A 2012 comprehensive study (222,000 job postings, 9.3 million applications, 147,440 interviews, and 94,155 hires) from SilkRoad (www.silkroad.com) provides some interesting conclusions about the effectiveness of recruiting:

  • External (specific job search engines, job boards, print advertising, job fairs) and internal (referrals, inside hires, walk-ins, company career sites) sources result in about the same number of interviews, although internal sources produce almost twice the number of hires.
  • Company career sites are the greatest online recruitment source based on interviews and hires.
  • Referrals remain the strongest base for internal recruitment marketing, followed by inside hires and company career sites.
  • Job search engines are singularly far more effective than job boards at returning both interviews and hires.

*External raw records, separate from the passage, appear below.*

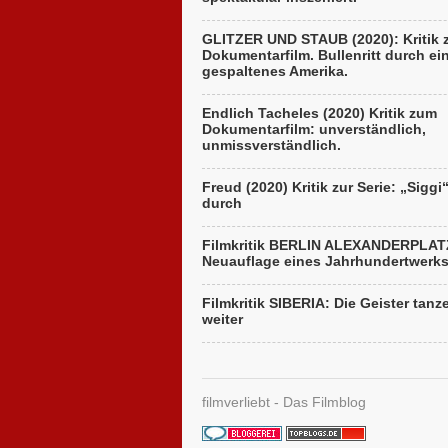
GLITZER UND STAUB (2020): Kritik
Dokumentarfilm. Bullenritt durch ei
gespaltenes Amerika.
Endlich Tacheles (2020) Kritik zum
Dokumentarfilm: unverständlich,
unmissverständlich.
Freud (2020) Kritik zur Serie: „Siggi
durch
Filmkritik BERLIN ALEXANDERPLAT
Neuauflage eines Jahrhundertwerk
Filmkritik SIBERIA: Die Geister tanz
weiter
filmverliebt - Das Filmblog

In a landmark study on social networks (with real people, not Facebook “friends”) and hiring conducted by Stanford University in 1996[1], researchers concluded the following:

  • Social networks favorably influence the composition of the pool of job candidates
  • Applicants referred by current employees are more likely to be interviewed and offered jobs than external non-referral candidates
  • Network referrals are advantaged at both the interview and job offer stages compared to external non-referral applicants

The researchers also determined why referral candidates had such an advantage over non-referral candidates:

  • During labor shortages, using referrals is a quick and inexpensive method for generating a pool of applicants (fewer applicants for every open position)
  • The “benefit of the doubt” effect that creates a tendency for recruiters to give referral candidates the benefit of the doubt during screening, which encourages employees to continue to recommend referrals, thereby creating a process closed to non-referral candidates
  • Social network hiring tends to produce better job description-worker matches than other types of recruitment
SOCIAL NETWORK SITES AS AN EXCLUSIONARY RECRUITING TOOL

Technology and the rise of social network sites (SNS) has changed the face of employee recruiting. Research has revealed that corporate Facebook sites receive more hits than the corresponding company websites for job postings. While many companies are now integrating SNS with traditional recruitment practices (internal job postings, referrals from current employees), more are using job board sites (monster.com, indeed.com).

Employers also use SNS to screen candidates; in fact, use of SNS for such purposes increased to 37% in 2012 compared to 12% in 2006 according to a CareerBuilder survey.[2] In 2012, more hiring managers rejected candidates because of the variety of negative information discovered on SNS, with nearly 50% of survey respondents expressing concern about inappropriate photos or information about candidate drug and alcohol use, often conveyed in inappropriate photos.[3]

So, do employers use SNS in recruiting efforts? Yes; not necessarily to locate candidates, but to exclude candidates from further consideration because of the posting of questionable content or content that raises issues about a candidate’s character. Need I state the obvious that it is imperative that you scrub all social media content of questionable postings and images because if there’s a way to discover it, a hiring manager will find it and use it to eliminate you from consideration for a position. If it doesn’t present you in the most favorable professional light, remove it.

I’d be interested in hearing from anyone who has had success using social media platforms to either hire employees or to obtain a job.


[1] Fernandez, Roberto et al (2006). “Getting a Job: Networks and Hiring in a Retail Bank.” Stanford University. pp. 1-47.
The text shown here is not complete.